Born Saul to Jewish parents, yet he inherited a Roman citizenship. His home was not the land of Israel. He was single, but not a loner. He could make a long list of both men and women friends. We know he had a sister and that he was an uncle to a young man.
The Mediterranean landscapes familiar to him came from countries we still hear about: Israel, Syria, Turkey, Greece, Albania, Italy, perhaps Spain. God tuned Paul’s heart to a multi-cultural frequency. He could speak several languages; we find him at work in the city. That world was a mix of Greek, Roman and oriental culture. There was plenty wrong with it – – slavery, brutality, illicit sex, and pagan religion. Some criticize Paul for taking unnecessary risks, but he learned how to exploit the hard laws and the hard roads of the empire into which he’d been born.
He didn’t become a Christian until he was an adult. Jesus stopped him on a road near the great city of Damascus. The mystifying thing about this conversation was that Jesus had been killed on a cross years before, rose from the dead and had ascended to heaven. You may read Paul’s own account of this, a sort of court deposition in a one of the books of the Bible called Acts (chapter 26).
There are no photos of Paul. Paintings of him vary wildly: tall and spare, short and bandy-legged. As is often the case with interesting people, we get to know him best from thoughts he wrote down. Quotable:
“… in the last days, people will be lovers of themselves, lovers of money, boastful, proud, abusive, disobedient to their parents …” (2 Timothy 3)
“Christ Jesus came into the world to save sinners, of whom I am the worst” (1 Timothy 1).
“… he saved us, not because of righteous things we had done, but because of his mercy” (Titus 3).
“… to the man … who trusts God who justifies the wicked, his faith is credited as righteousness” (Romans 4). “You are not your own; you were bought at a price” (1 Corinthians 6).
“I no longer live, but Christ lives in me” (Galatians 2:20)
“I have become all things to all men, so that by all possible means I might save some” (1 Corinthians 9).

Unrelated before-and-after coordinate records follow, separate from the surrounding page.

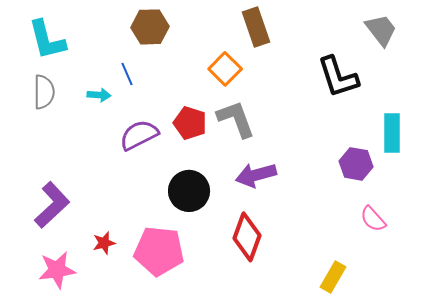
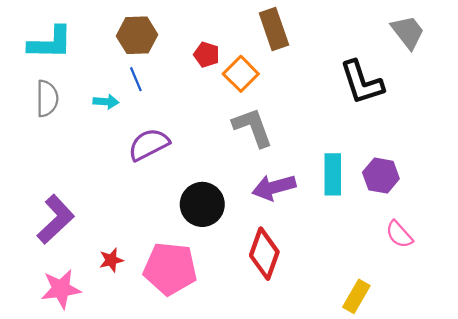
brown hexagon: (150, 27) -> (137, 35), moved
cyan L-shape: (47, 40) -> (50, 43), turned -75
red pentagon: (190, 123) -> (207, 55), moved, size x0.7
cyan rectangle: (392, 133) -> (333, 174), moved

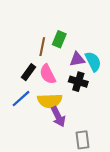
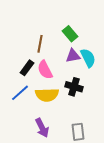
green rectangle: (59, 39) -> (70, 34), moved, turned -63
black cross: (78, 82) -> (74, 87), moved
purple arrow: (58, 117) -> (42, 128), moved

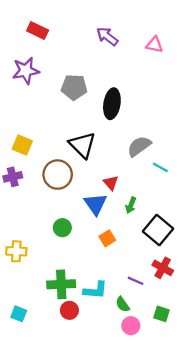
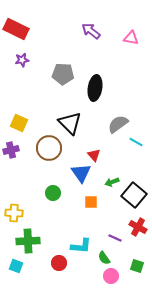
red rectangle: (38, 30) -> (16, 29), moved, size x1.4
purple star: (26, 71) -> (22, 60), size x0.6
green arrow: (131, 205) -> (112, 182), moved, turned 48
orange square: (107, 238) -> (91, 202), turned 32
green cross: (61, 284) -> (28, 241), moved

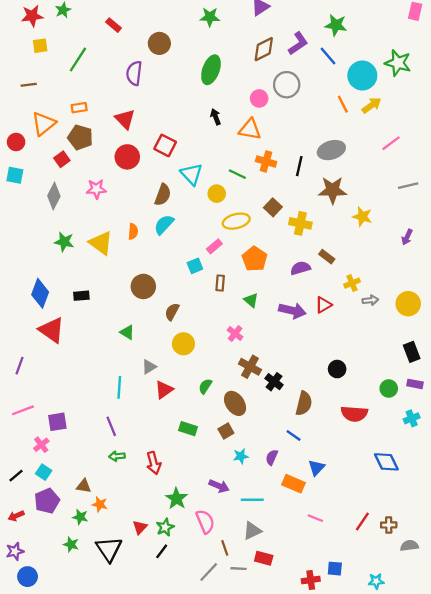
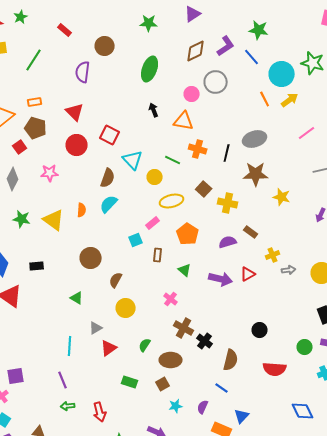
brown ellipse: (235, 403) -> (171, 360), turned -55

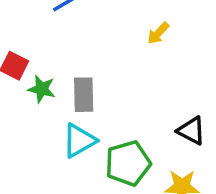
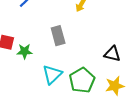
gray rectangle: (84, 95) -> (58, 36), moved

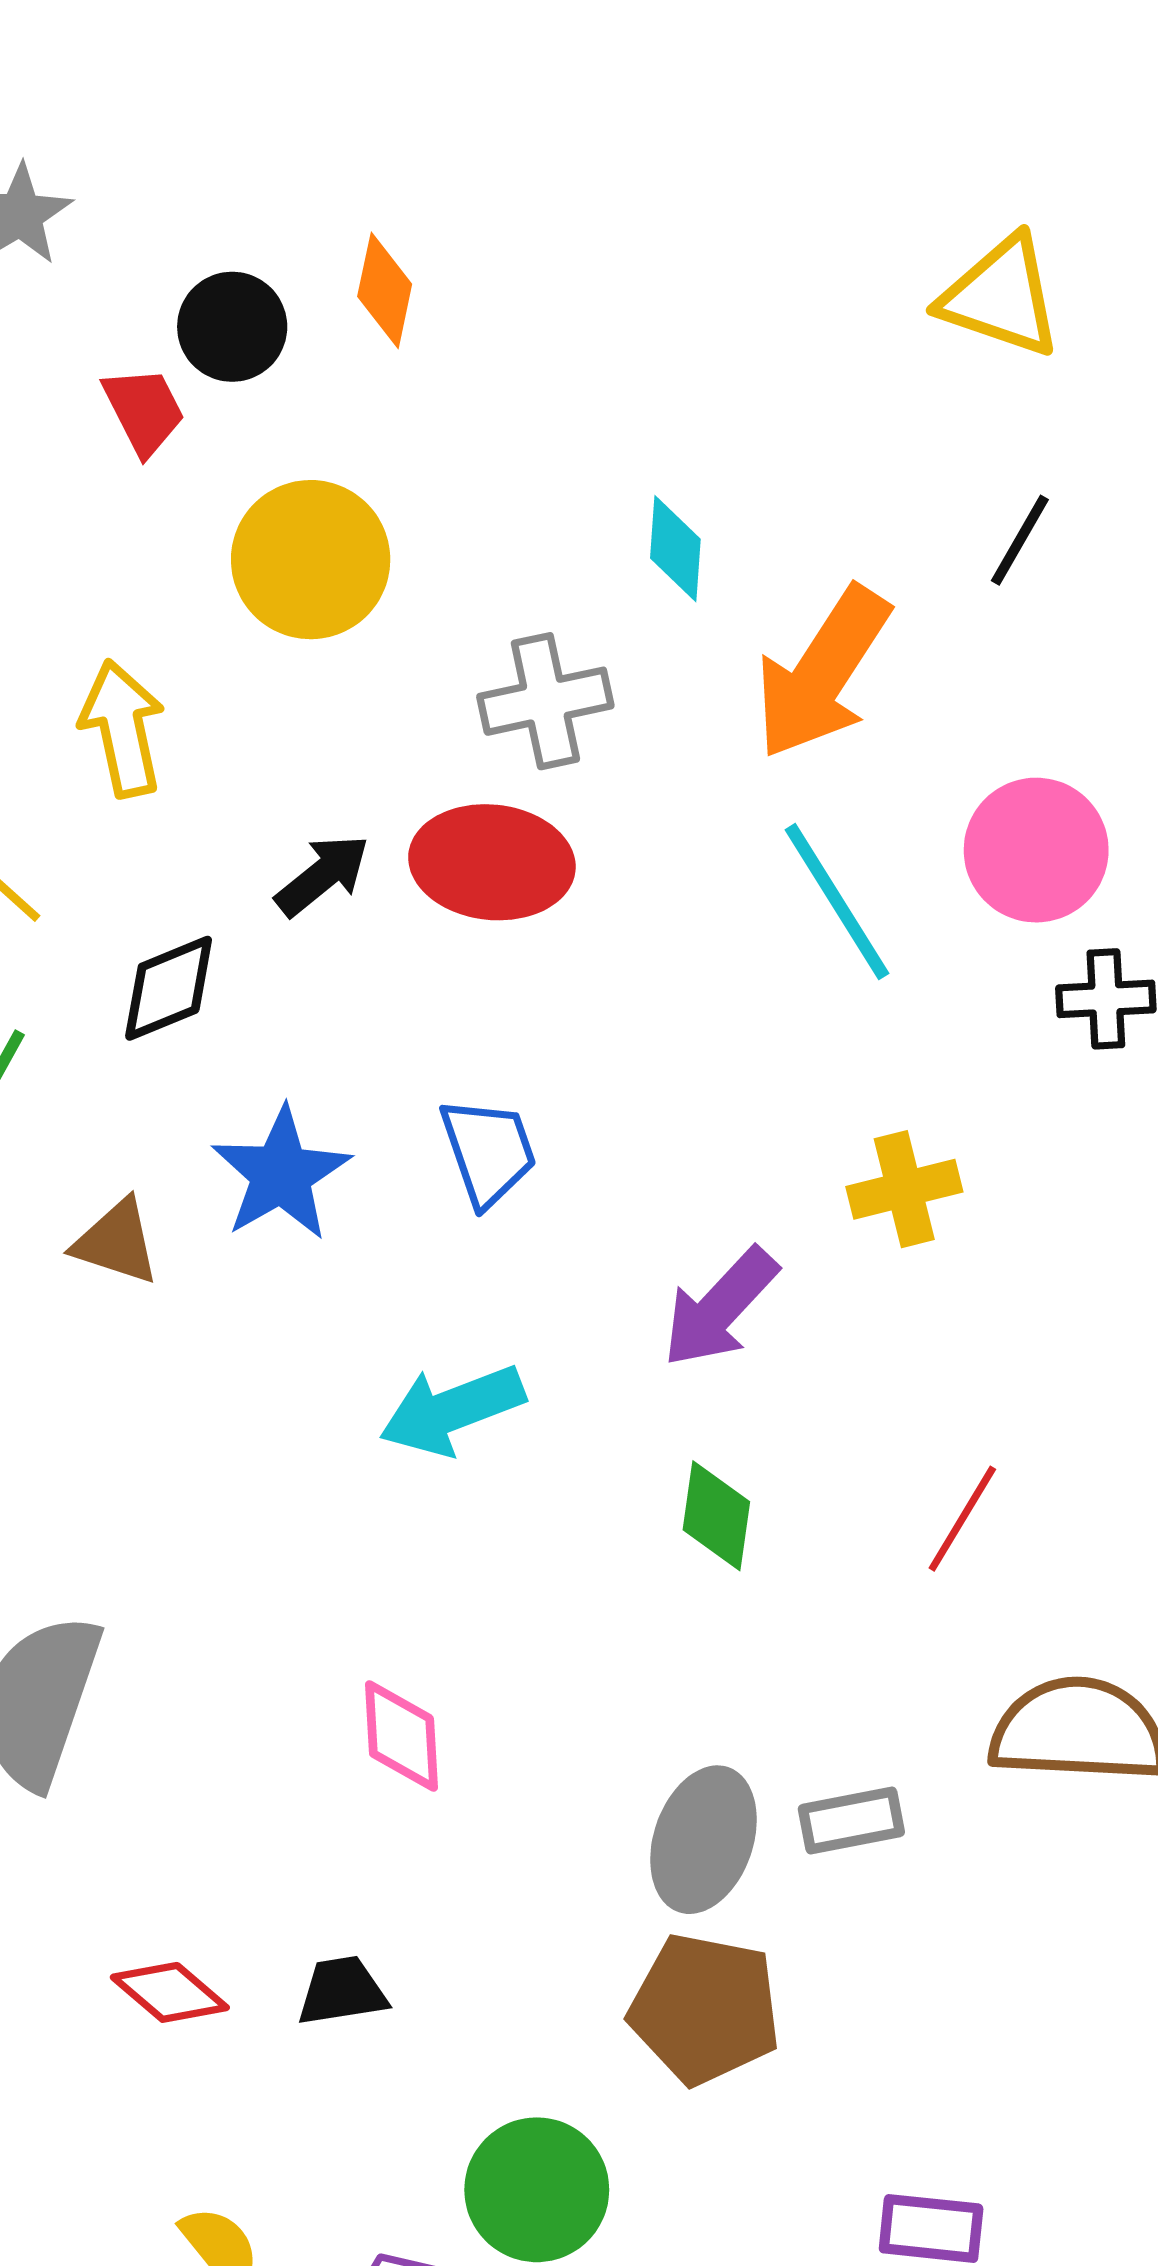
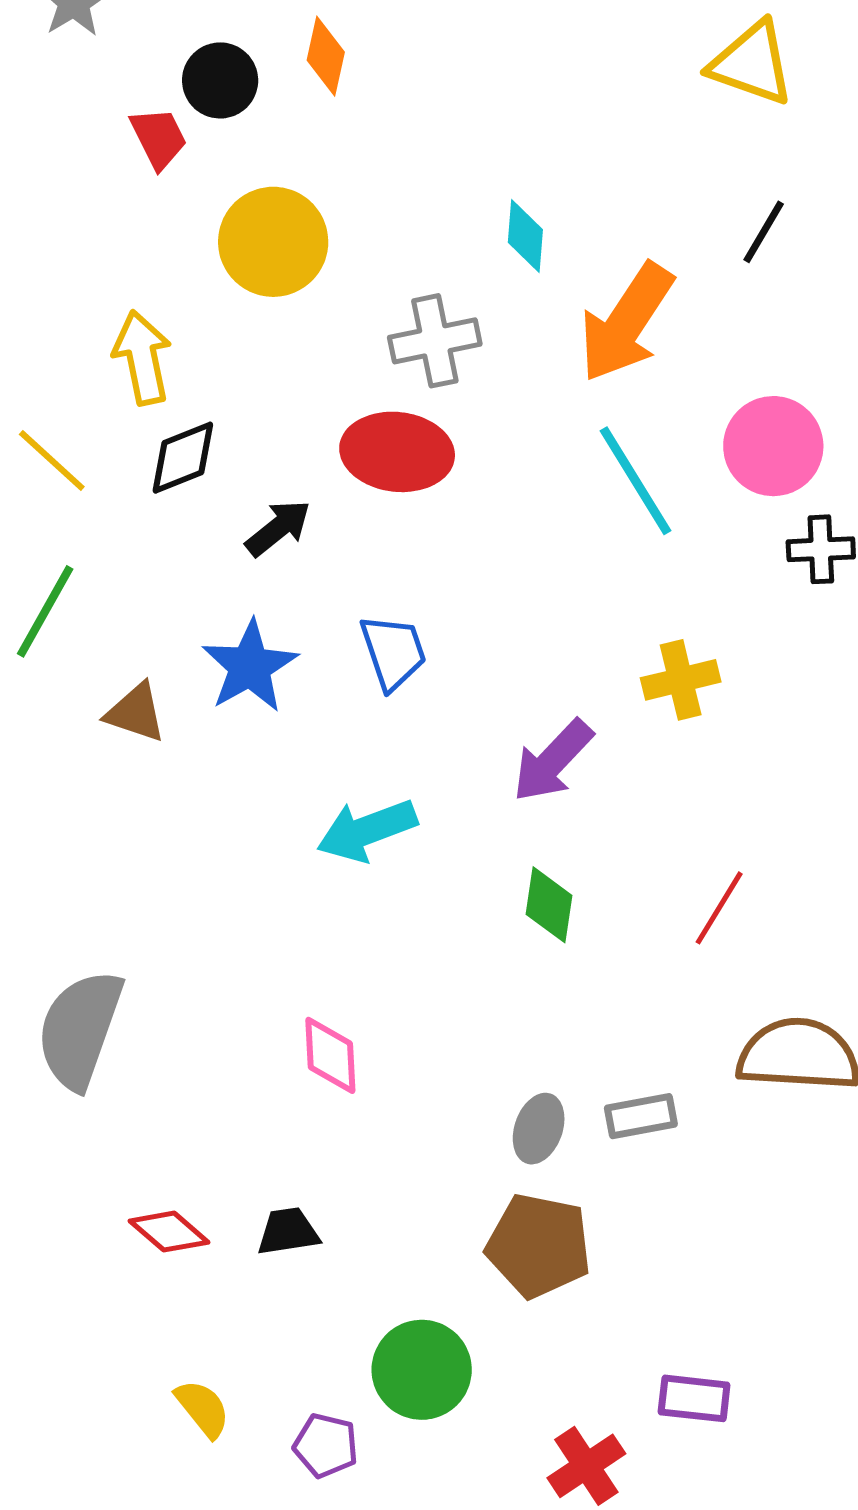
black arrow: (322, 875) -> (278, 528), moved
black diamond: (169, 988) -> (183, 458), moved
gray ellipse: (703, 1840) -> (539, 1129), size x0.7

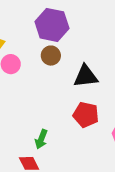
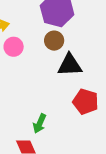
black triangle: (86, 76) -> (70, 65), moved

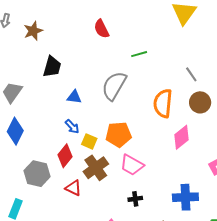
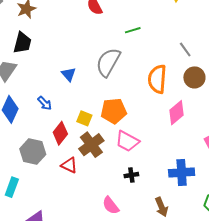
black trapezoid: (52, 67) -> (22, 43), moved
blue triangle: (74, 97) -> (69, 74), turned 42
blue arrow: (72, 127) -> (45, 103), moved

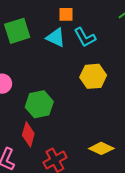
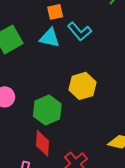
yellow hexagon: (93, 76) -> (83, 86), moved

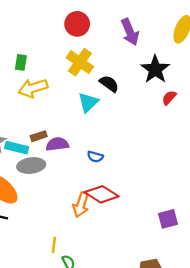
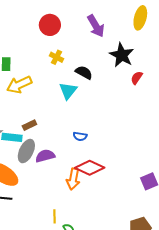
yellow cross: (80, 62) -> (56, 57), size x0.6
purple semicircle: (57, 144) -> (45, 156), moved
gray ellipse: (31, 166) -> (26, 151), turned -50

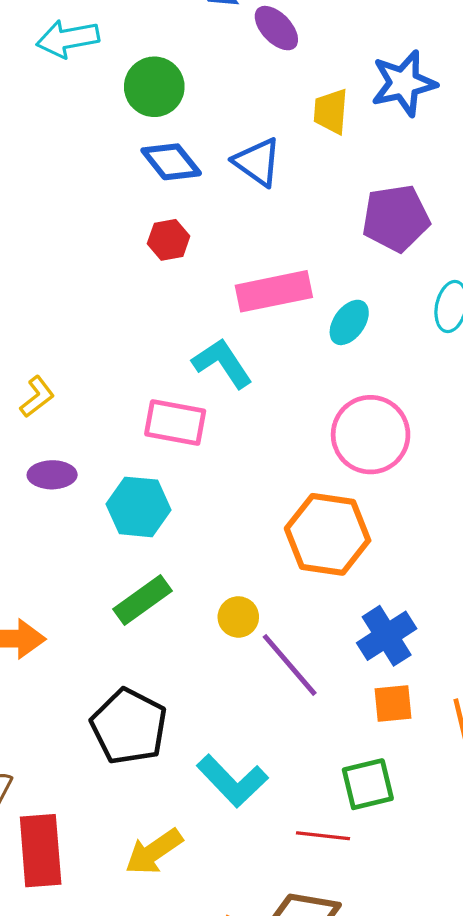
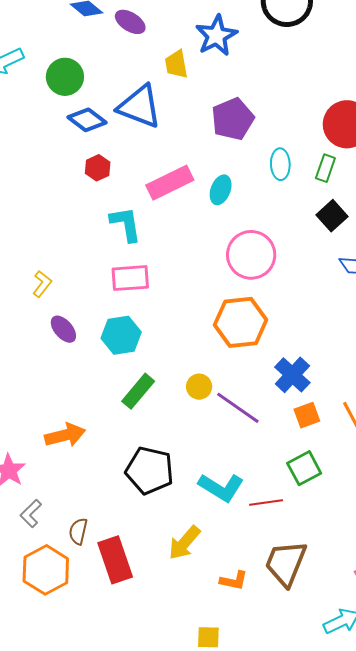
blue triangle: (257, 162) -> (140, 106), size x1.4
cyan L-shape: (222, 363) -> (126, 224), moved, turned 39
purple ellipse: (52, 475) -> (63, 329), turned 64
red line: (323, 836) -> (266, 503), moved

Paul was a driven person. He had a painful awareness of his unbelieving past; he had an uneasy awareness of the sin that still lived in him. He understood himself to be a slave under a new master named Jesus Christ. He saw God’s work as making disciples, a “new Israel,” from all nations. He took this task seriously as he dedicated the later years of his life to that mission. This is why Paul is sometimes known as the greatest missionary the world has ever seen.
Paul would seek employment for a while stitching canvas for tents or sails, until his income permitted him his second career. He was an apostle, a “sent” witness, who’d seen the risen Lord with his own eyes. It’s sad to read that Paul’s traveling and teaching were cut off by his government. He’d actually gone down in defeat to a stronger power years previously, when a no-longer-dead King confronted him on the road outside Damascus. “Grace to all who love our Lord Jesus Christ with an undying love” (Ephesians 6:24).